Posted by: Calmseas (Mike) | November 9, 2010


It was an uncommonly warm November afternoon.  Time was of the essence as I jumped onto my bicycle and rode out of my driveway on a mission.  The hours of daylight were definitely against me.

The mission was to ride hard around the lake to reach the fixed-span bridge where the lake empties into the river beyond. My goal was to get there with the sun still shining above the horizon.  I would then continue along the trail and arrive at home before darkness enveloped the path around me.  It was a two-pronged plan.  Those were the specifications.

I paced myself for the long ride ahead as I traversed the twisting bike path that followed the contour of the lake.  I diverted to the road a few times to avoid people out enjoying the warm day as they occupied the width of the pathway with their children or their dogs.  I reached the bridge just as planned.  The sun rested barely above the buildings of the hamlet across the water in the distance.  I had arrived at my first marker.  And I was within specifications.

The wheels on my bike were spinning fast as I came down off the bridge and began the return trip along the opposite side of the lake.  I could see that the sun had not yet set.  But it was now so low in that sky that only its warm glow could be seen reflecting from the leaf-less trees that lined the route.  I had caught my last direct sighting of the sun while on the bridge at the highest elevation along the way.
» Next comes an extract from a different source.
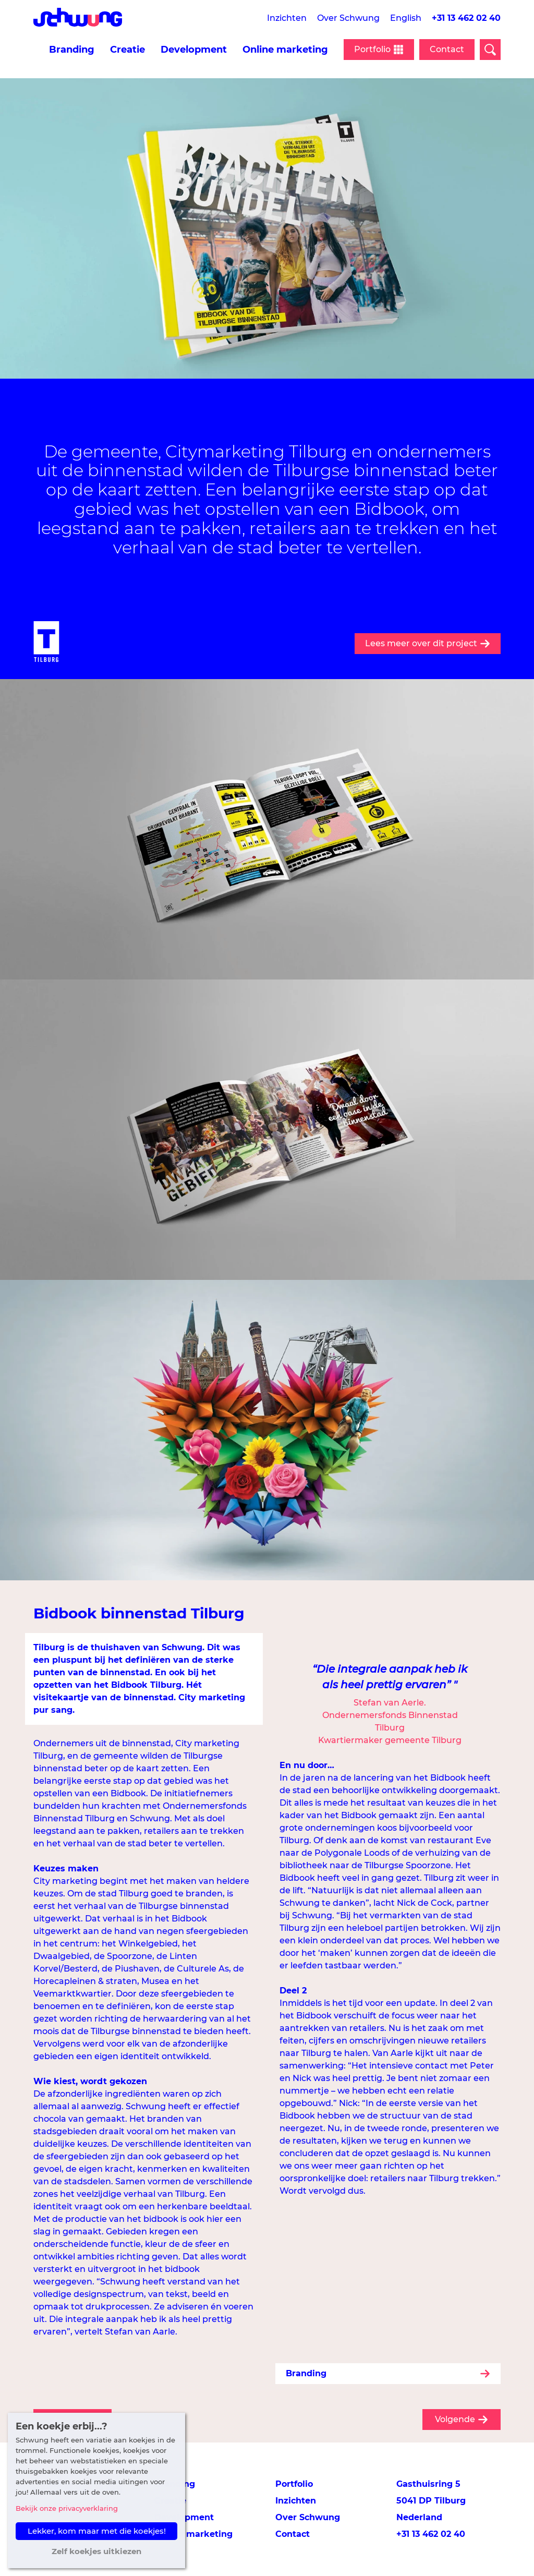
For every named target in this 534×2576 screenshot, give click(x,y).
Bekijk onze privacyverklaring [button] (67, 2508)
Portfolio (294, 2484)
Twilight had set in within about ten minutes of crossing the bridge.  Twilight is that peculiar in-between-period from sunset to nightfall.  It has been often called the “blue hour” for the predominate hue that colors the surroundings and magically transforms them for a preciously-brief time each day.  The path ahead was clear as people had completed their evening walks and had returned to their homes.  I was now within twenty minutes of my own home.  I knew that I would arrive there at the edge of twilight.  I would arrive at dusk.  I was still within specifications.

I was quickly becoming a phantom figure.  My motions must have seemed like those of an effortless apparition to a bystander or passing motorist.  I was now rounding the head of the lake.  It is the end opposite the fixed-span bridge.  And it is within a half-mile of my house.  The lake was scantily but wonderfully illuminated with what little natural light could still be squeezed from the sky.  It was tranquil and resplendent in beauty as it rested in silence this evening.

I left the lake behind and started up the final hill and toward the final winding approach to my driveway.  It was now definitely dusk.  But it was not yet completely night.  I rode that last quarter-mile secure in the knowledge that the mission would be completed.  And I arrived at home right on cue.  I was within specifications.